• **Instructions for the task**:
Entries below include pictures. Output exactly the lines from the one with "Schalter..." down to the one with "كان العروسان يقيمان في أحد الفنادق لقضاء ل", both ends included, and leave the pictures out.

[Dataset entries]
+++++

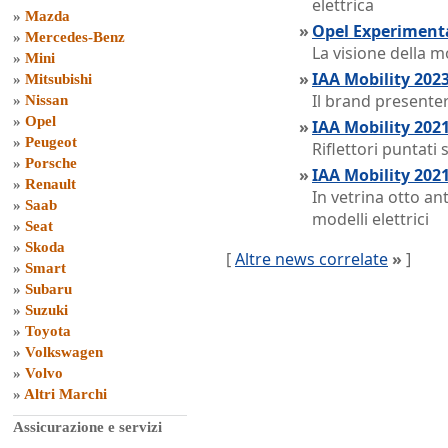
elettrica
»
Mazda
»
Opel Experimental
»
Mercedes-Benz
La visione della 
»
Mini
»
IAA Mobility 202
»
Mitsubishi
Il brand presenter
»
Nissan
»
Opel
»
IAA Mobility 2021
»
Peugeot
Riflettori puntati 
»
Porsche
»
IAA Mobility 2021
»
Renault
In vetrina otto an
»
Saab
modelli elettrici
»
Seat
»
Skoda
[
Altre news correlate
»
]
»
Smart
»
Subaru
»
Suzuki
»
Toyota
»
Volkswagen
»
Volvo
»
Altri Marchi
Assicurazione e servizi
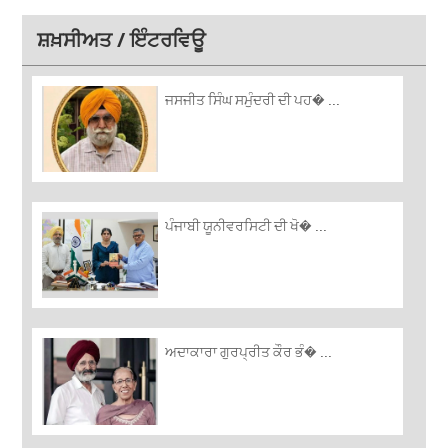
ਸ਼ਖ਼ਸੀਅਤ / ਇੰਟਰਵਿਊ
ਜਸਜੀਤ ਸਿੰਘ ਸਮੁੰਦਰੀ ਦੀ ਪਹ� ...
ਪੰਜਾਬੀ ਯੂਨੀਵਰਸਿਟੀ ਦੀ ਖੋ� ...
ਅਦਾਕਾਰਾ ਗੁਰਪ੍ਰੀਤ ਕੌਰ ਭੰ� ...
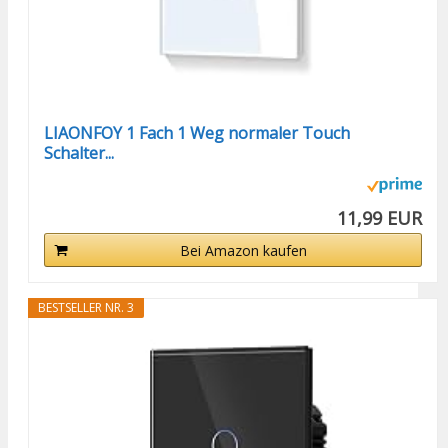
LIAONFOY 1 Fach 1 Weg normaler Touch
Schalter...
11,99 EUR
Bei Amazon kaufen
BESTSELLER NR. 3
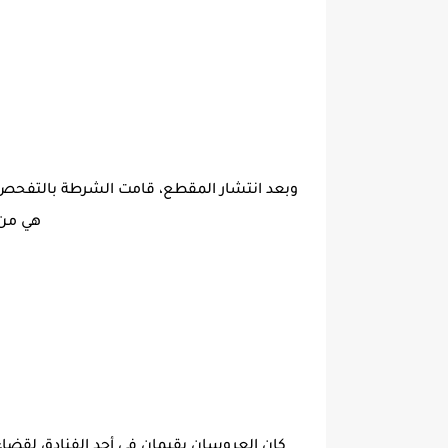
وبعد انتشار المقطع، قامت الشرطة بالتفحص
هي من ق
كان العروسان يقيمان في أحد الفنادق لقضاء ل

+++++

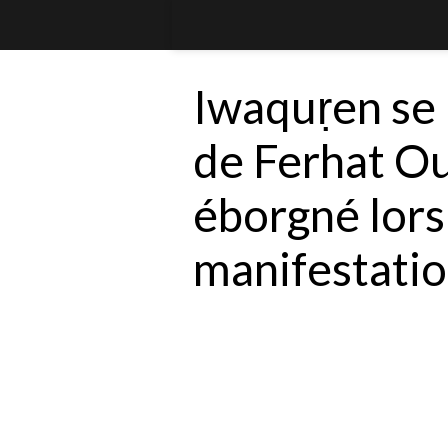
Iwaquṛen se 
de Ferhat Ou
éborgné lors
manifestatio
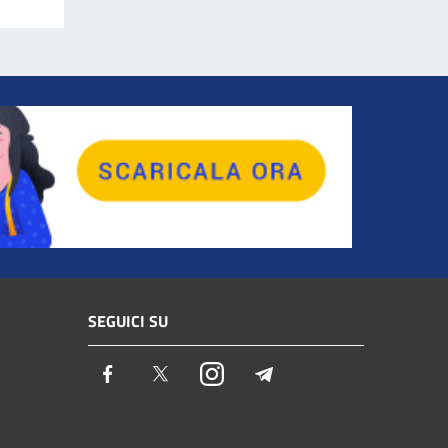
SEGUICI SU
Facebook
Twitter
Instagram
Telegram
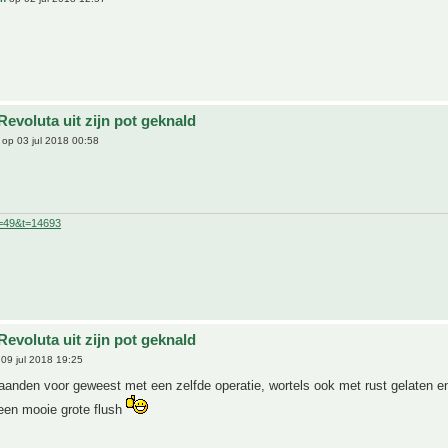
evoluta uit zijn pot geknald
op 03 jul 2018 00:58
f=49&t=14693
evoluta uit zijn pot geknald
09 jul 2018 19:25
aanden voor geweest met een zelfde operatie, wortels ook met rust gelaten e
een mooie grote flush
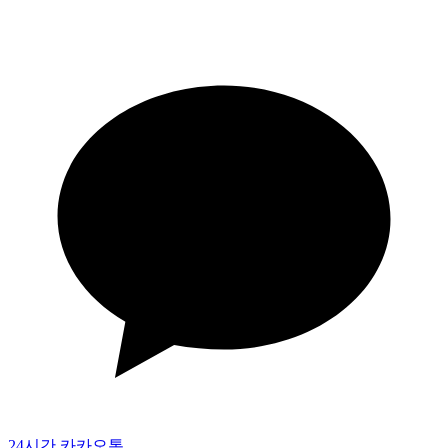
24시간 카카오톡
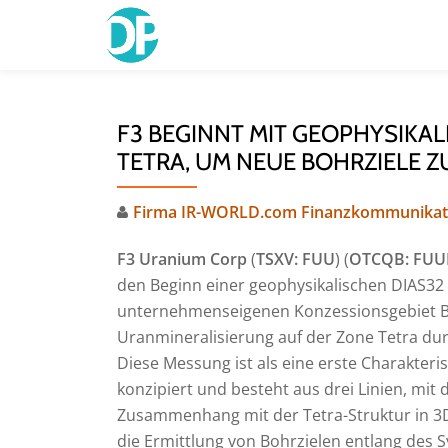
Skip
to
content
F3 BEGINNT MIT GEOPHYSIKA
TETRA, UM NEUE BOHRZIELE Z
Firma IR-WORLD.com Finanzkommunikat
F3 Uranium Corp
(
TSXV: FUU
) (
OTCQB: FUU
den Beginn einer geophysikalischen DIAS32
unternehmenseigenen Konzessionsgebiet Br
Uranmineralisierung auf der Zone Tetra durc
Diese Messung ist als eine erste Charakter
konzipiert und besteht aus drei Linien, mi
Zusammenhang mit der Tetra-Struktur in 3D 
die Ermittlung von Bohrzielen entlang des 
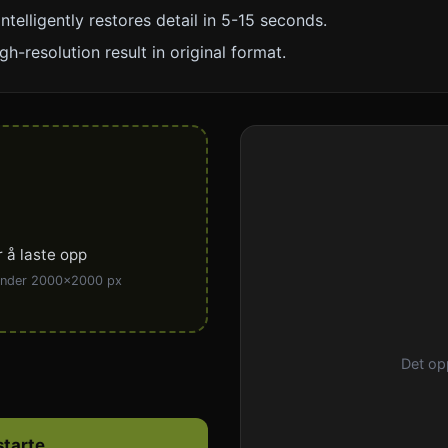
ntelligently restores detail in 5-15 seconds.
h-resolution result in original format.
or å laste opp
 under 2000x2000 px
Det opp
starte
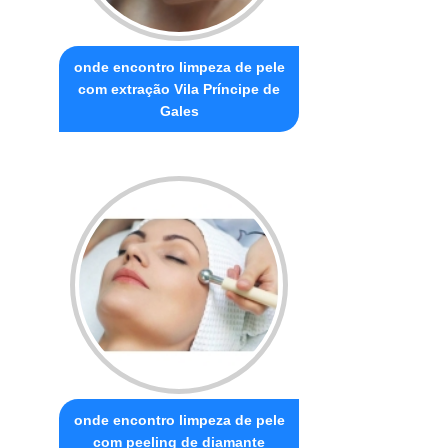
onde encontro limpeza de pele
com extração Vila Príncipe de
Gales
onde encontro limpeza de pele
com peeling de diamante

+++++

• **Reply**:
Schalter...
11,99 EUR
Bei Amazon kaufen
BESTSELLER NR. 3
وبعد انتشار المقطع، قامت الشرطة بالتفحص
هي من ق
كان العروسان يقيمان في أحد الفنادق لقضاء ل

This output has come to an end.